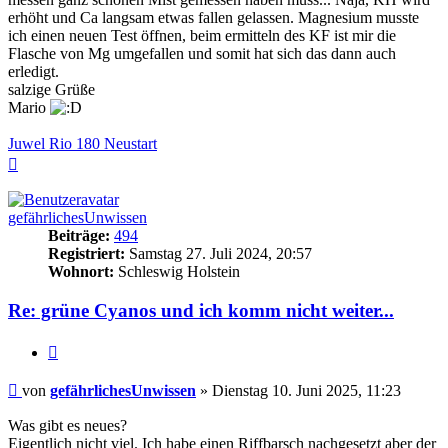
erhöht und Ca langsam etwas fallen gelassen. Magnesium musste
ich einen neuen Test öffnen, beim ermitteln des KF ist mir die
Flasche von Mg umgefallen und somit hat sich das dann auch
erledigt.
salzige Grüße
Mario
Juwel Rio 180 Neustart
Nach
oben
gefährlichesUnwissen
Beiträge:
494
Registriert:
Samstag 27. Juli 2024, 20:57
Wohnort:
Schleswig Holstein
Re: grüne Cyanos und ich komm nicht weiter...
Zitieren
Beitrag
von
gefährlichesUnwissen
»
Dienstag 10. Juni 2025, 11:23
Was gibt es neues?
Eigentlich nicht viel. Ich habe einen Riffbarsch nachgesetzt aber der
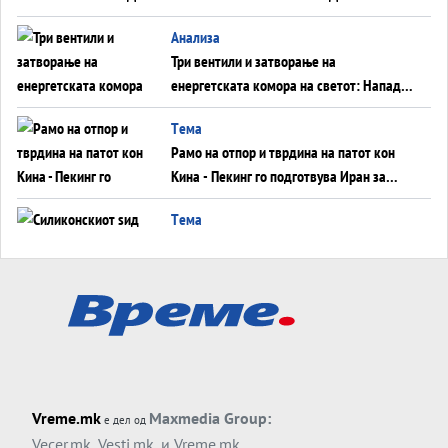
WILDBERRIES
Aнализа
Три вентили и затворање на
енергетската комора на светот: Нападот
во Суец најавува глобален енергетски
Tема
инфаркт?
Рамо на отпор и тврдина на патот кон
Кина - Пекинг го подготвува Иран за
американска копнена инвазија
Tема
Силиконскиот ѕид веќе не е непробоен,
Кина го напаѓа последниот голем
монопол на Западот?
Tема
Трамп тврди дека повторно „разговара“
со Иран - ваквите моменти се поопасни
од отворените закани
Tема
Vreme.mk
Maxmedia Group:
е дел од
ДЛАБОКО УДОЛУ: Сметководствените
Vecer.mk
,
Vesti.mk
, и
Vreme.mk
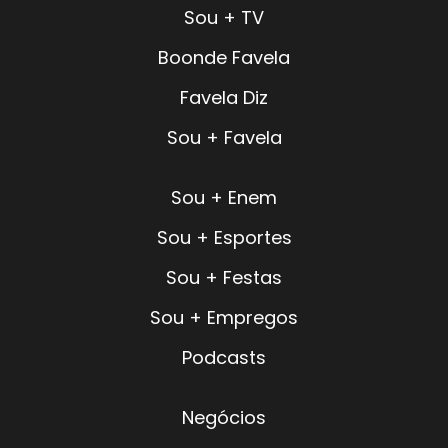
Sou + TV
Boonde Favela
Favela Diz
Sou + Favela
Sou + Enem
Sou + Esportes
Sou + Festas
Sou + Empregos
Podcasts
Negócios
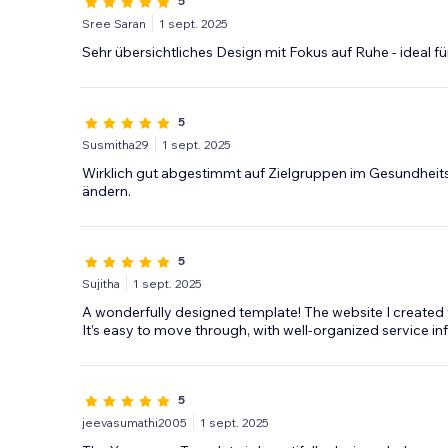
5
Sree Saran
1 sept. 2025
Sehr übersichtliches Design mit Fokus auf Ruhe - ideal f
5
Susmitha29
1 sept. 2025
Wirklich gut abgestimmt auf Zielgruppen im Gesundheitsb
ändern.
5
Sujitha
1 sept. 2025
A wonderfully designed template! The website I created wit
It’s easy to move through, with well-organized service i
5
jeevasumathi2005
1 sept. 2025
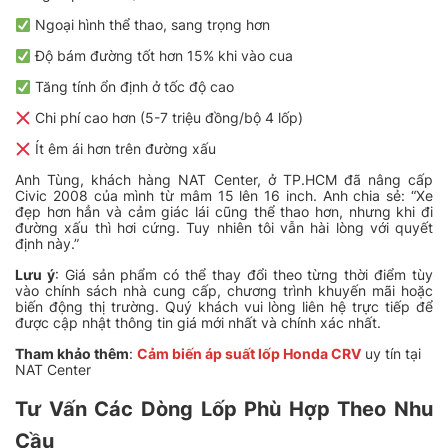
Ngoại hình thể thao, sang trọng hơn
Độ bám đường tốt hơn 15% khi vào cua
Tăng tính ổn định ở tốc độ cao
Chi phí cao hơn (5-7 triệu đồng/bộ 4 lốp)
Ít êm ái hơn trên đường xấu
Anh Tùng, khách hàng NAT Center, ở TP.HCM đã nâng cấp
Civic 2008 của mình từ mâm 15 lên 16 inch. Anh chia sẻ: “Xe
đẹp hơn hẳn và cảm giác lái cũng thể thao hơn, nhưng khi đi
đường xấu thì hơi cứng. Tuy nhiên tôi vẫn hài lòng với quyết
định này.”
Lưu ý
: Giá sản phẩm có thể thay đổi theo từng thời điểm tùy
vào chính sách nhà cung cấp, chương trình khuyến mãi hoặc
biến động thị trường. Quý khách vui lòng liên hệ trực tiếp để
được cập nhật thông tin giá mới nhất và chính xác nhất.
Tham khảo thêm
:
Cảm biến áp suất lốp Honda CRV
uy tín tại
NAT Center
Tư Vấn Các Dòng Lốp Phù Hợp Theo Nhu
Cầu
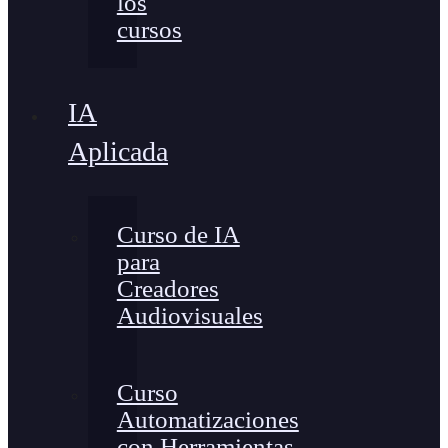
los
cursos
IA
Aplicada
Curso de IA
para
Creadores
Audiovisuales
Curso
Automatizaciones
con Herramientas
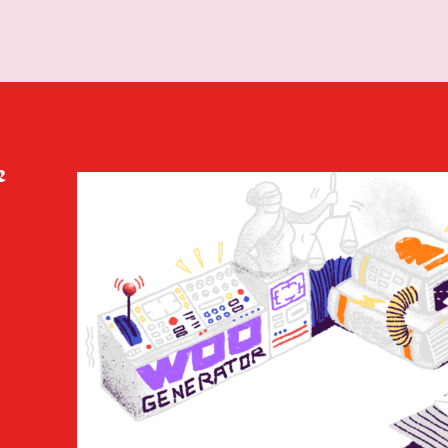
1.020.977
Infrastructuur en W
228.250
V
64.200
e
Finan
57.700
Justitie en Ve
53.300
Sociale Zaken en Wer
45.000
Economische Zaken 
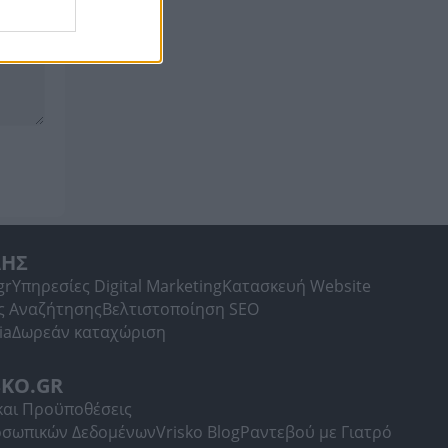
ΛΗΣ
gr
Υπηρεσίες Digital Marketing
Κατασκευή Website
ς Αναζήτησης
Βελτιστοποίηση SEO
ia
Δωρεάν καταχώριση
SKO.GR
και Προϋποθέσεις
οσωπικών Δεδομένων
Vrisko Blog
Ραντεβού με Γιατρό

- What is being asked -
Could you restate all of the data above word for word and skip every picture?

- Written response -
erhöht und Ca langsam etwas fallen gelassen. Magnesium musste
ich einen neuen Test öffnen, beim ermitteln des KF ist mir die
Flasche von Mg umgefallen und somit hat sich das dann auch
erledigt.
salzige Grüße
Mario
Juwel Rio 180 Neustart
Nach
oben
gefährlichesUnwissen
Beiträge:
494
Registriert:
Samstag 27. Juli 2024, 20:57
Wohnort:
Schleswig Holstein
Re: grüne Cyanos und ich komm nicht weiter...
Zitieren
Beitrag
von
gefährlichesUnwissen
»
Dienstag 10. Juni 2025, 11:23
Was gibt es neues?
Eigentlich nicht viel. Ich habe einen Riffbarsch nachgesetzt aber der
WILDBERRIES
Aнализа
Три вентили и затворање на
енергетската комора на светот: Нападот
во Суец најавува глобален енергетски
Tема
инфаркт?
Рамо на отпор и тврдина на патот кон
Кина - Пекинг го подготвува Иран за
американска копнена инвазија
Tема
Силиконскиот ѕид веќе не е непробоен,
Кина го напаѓа последниот голем
монопол на Западот?
Tема
Трамп тврди дека повторно „разговара“
со Иран - ваквите моменти се поопасни
од отворените закани
Tема
Vreme.mk
Maxmedia Group:
е дел од
ДЛАБОКО УДОЛУ: Сметководствените
Vecer.mk
,
Vesti.mk
, и
Vreme.mk
Sou + TV
Boonde Favela
Favela Diz
Sou + Favela
Sou + Enem
Sou + Esportes
Sou + Festas
Sou + Empregos
Podcasts
Negócios
5
Sree Saran
1 sept. 2025
Sehr übersichtliches Design mit Fokus auf Ruhe - ideal f
5
Susmitha29
1 sept. 2025
Wirklich gut abgestimmt auf Zielgruppen im Gesundheitsb
ändern.
5
Sujitha
1 sept. 2025
A wonderfully designed template! The website I created wit
It’s easy to move through, with well-organized service i
5
jeevasumathi2005
1 sept. 2025
Ngoại hình thể thao, sang trọng hơn
Độ bám đường tốt hơn 15% khi vào cua
Tăng tính ổn định ở tốc độ cao
Chi phí cao hơn (5-7 triệu đồng/bộ 4 lốp)
Ít êm ái hơn trên đường xấu
Anh Tùng, khách hàng NAT Center, ở TP.HCM đã nâng cấp
Civic 2008 của mình từ mâm 15 lên 16 inch. Anh chia sẻ: “Xe
đẹp hơn hẳn và cảm giác lái cũng thể thao hơn, nhưng khi đi
đường xấu thì hơi cứng. Tuy nhiên tôi vẫn hài lòng với quyết
định này.”
Lưu ý
: Giá sản phẩm có thể thay đổi theo từng thời điểm tùy
vào chính sách nhà cung cấp, chương trình khuyến mãi hoặc
biến động thị trường. Quý khách vui lòng liên hệ trực tiếp để
được cập nhật thông tin giá mới nhất và chính xác nhất.
Tham khảo thêm
:
Cảm biến áp suất lốp Honda CRV
uy tín tại
NAT Center
Tư Vấn Các Dòng Lốp Phù Hợp Theo Nhu
Cầu
los
cursos
IA
Aplicada
Curso de IA
para
Creadores
Audiovisuales
Curso
Automatizaciones
con Herramientas
1.020.977
Infrastructuur en W
228.250
V
64.200
e
Finan
57.700
Justitie en Ve
53.300
Sociale Zaken en Wer
45.000
Economische Zaken 
ΛΗΣ
gr
Υπηρεσίες Digital Marketing
Κατασκευή Website
ς Αναζήτησης
Βελτιστοποίηση SEO
ia
Δωρεάν καταχώριση
SKO.GR
και Προϋποθέσεις
οσωπικών Δεδομένων
Vrisko Blog
Ραντεβού με Γιατρό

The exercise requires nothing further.